La joie fut encore augmentée par l’arrivée imprévue du docteur Cazenove. Il venait de panser un pêcheur, qui s’était écrasé les doigts sous un bateau ; et on le retint, on le força à boire une tasse de thé. La grande nouvelle ne parut pas le surprendre.
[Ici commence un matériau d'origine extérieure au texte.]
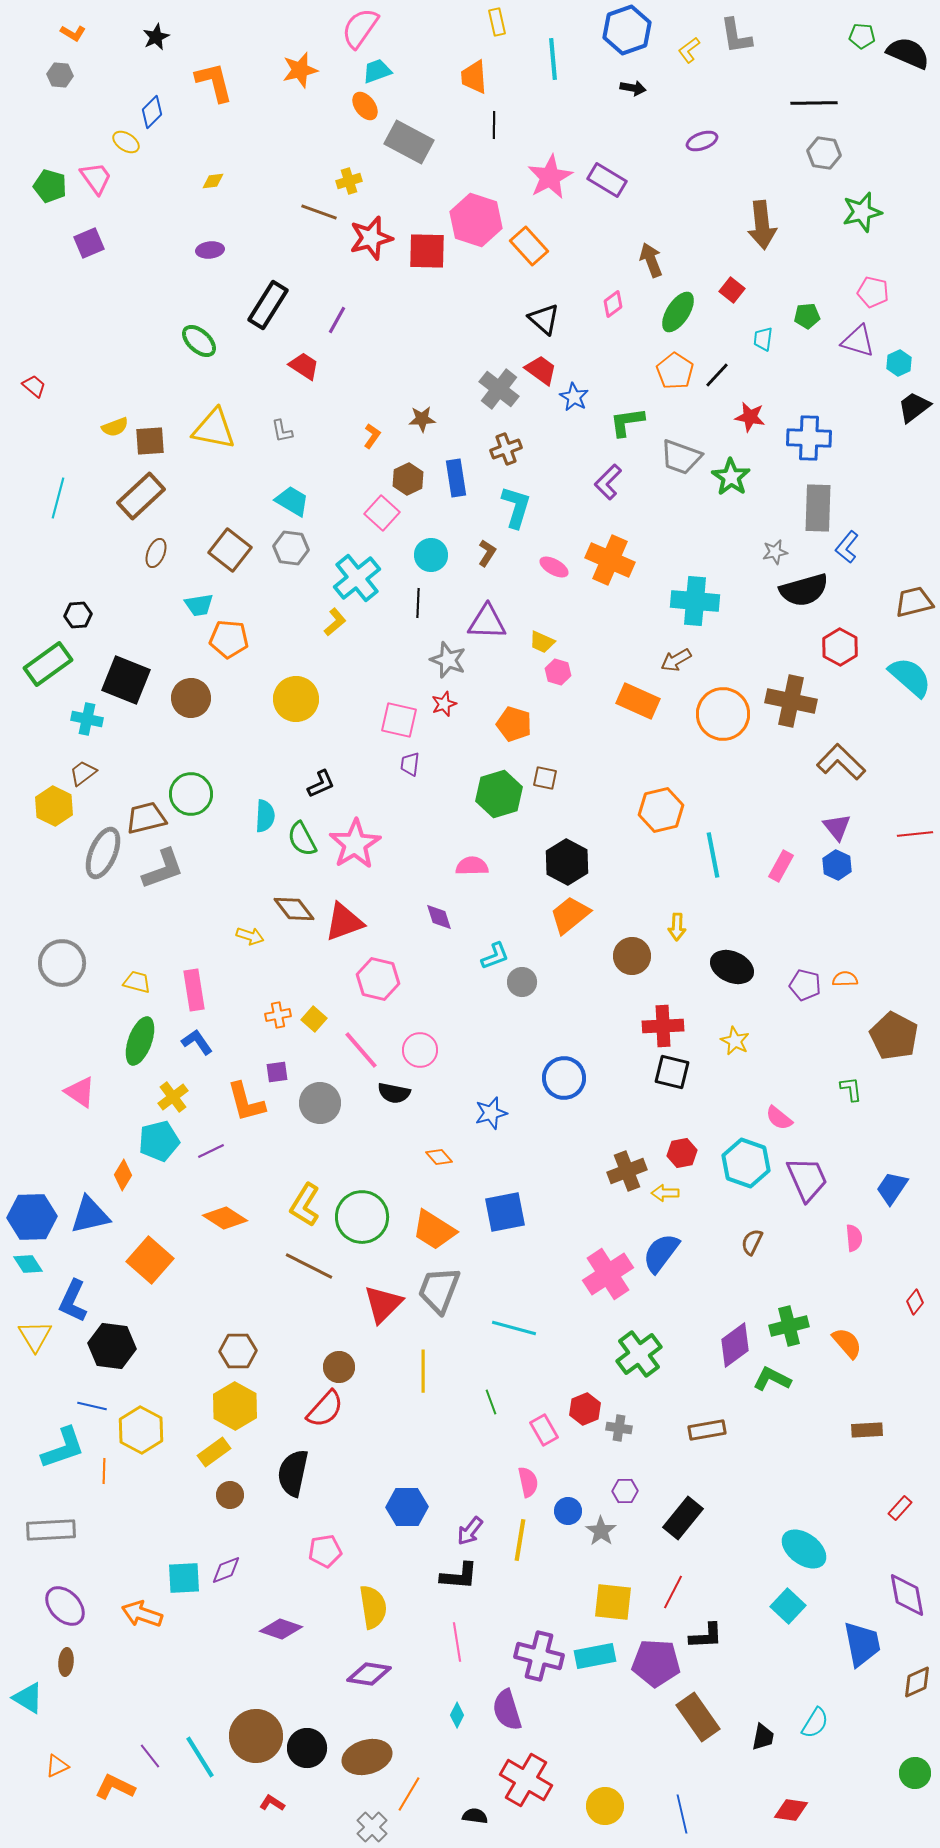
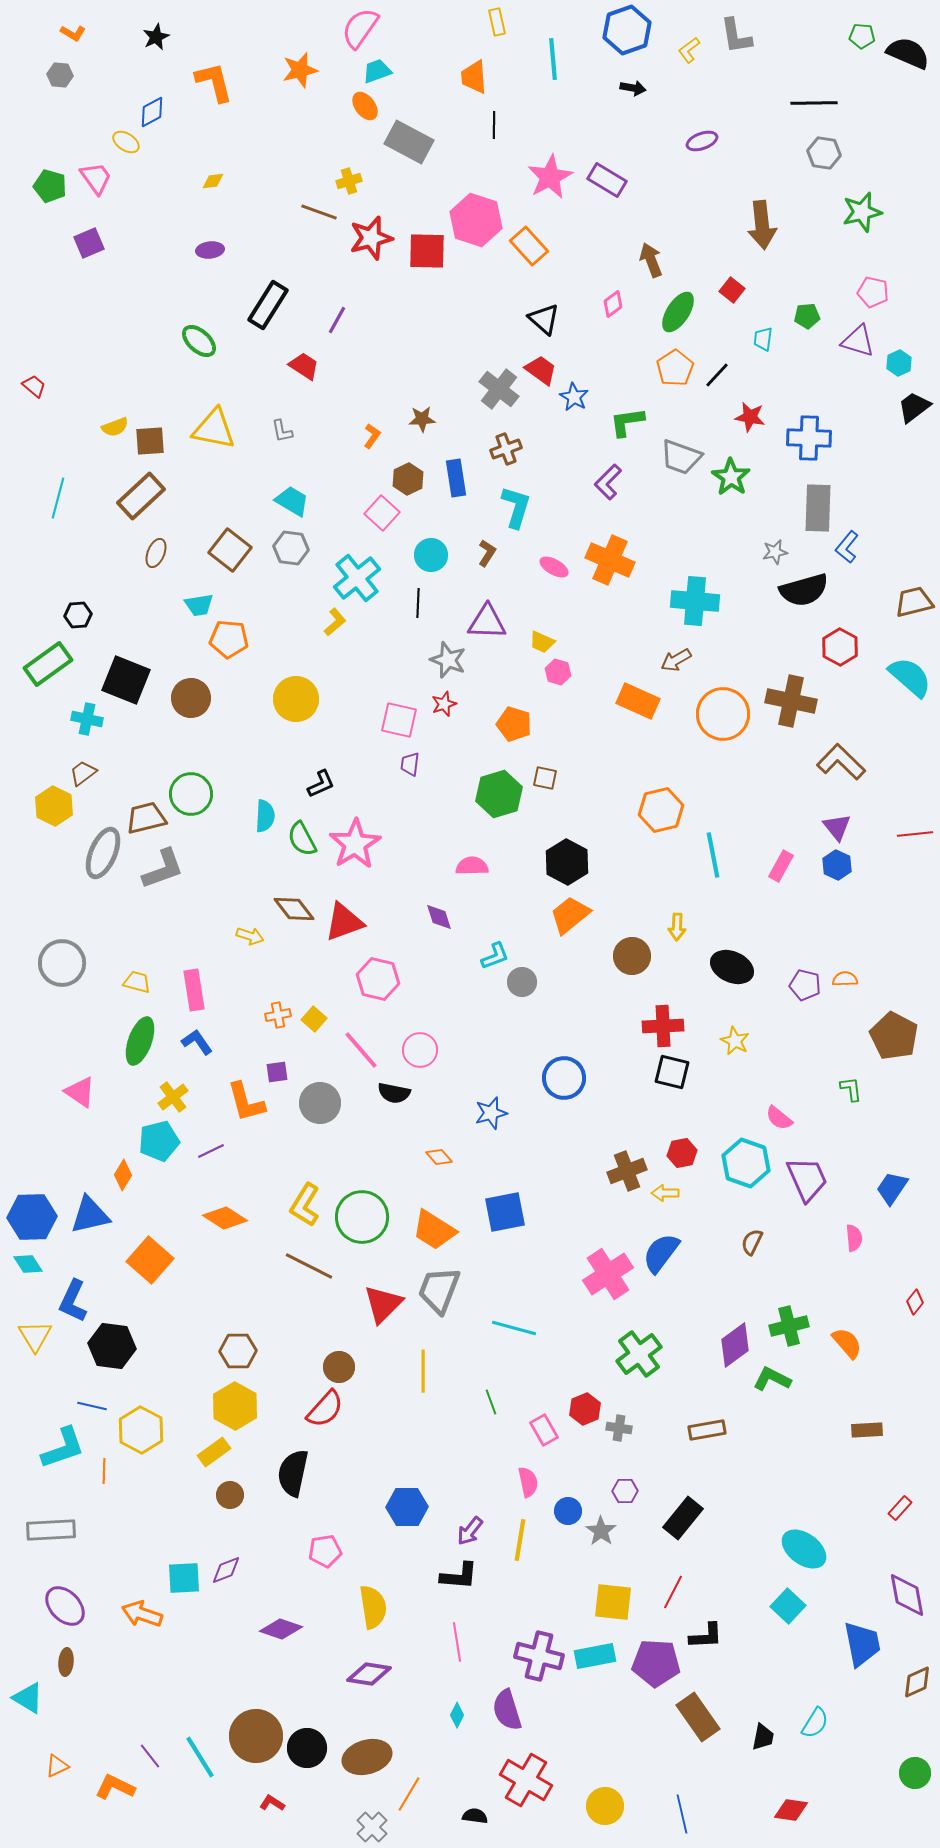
blue diamond at (152, 112): rotated 16 degrees clockwise
orange pentagon at (675, 371): moved 3 px up; rotated 6 degrees clockwise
Seulement, lorsqu’il entendit les Chanteau s’exalter sur l’exploitation des algues, il regarda Pauline d’un air inquiet, il murmura.

— Sans doute, l’idée est ingénieuse, on peut faire un essai. Mais avoir des rentes, c’est encore plus solide. À votre place, je voudrais être tout de suite heureux, dans mon petit coin…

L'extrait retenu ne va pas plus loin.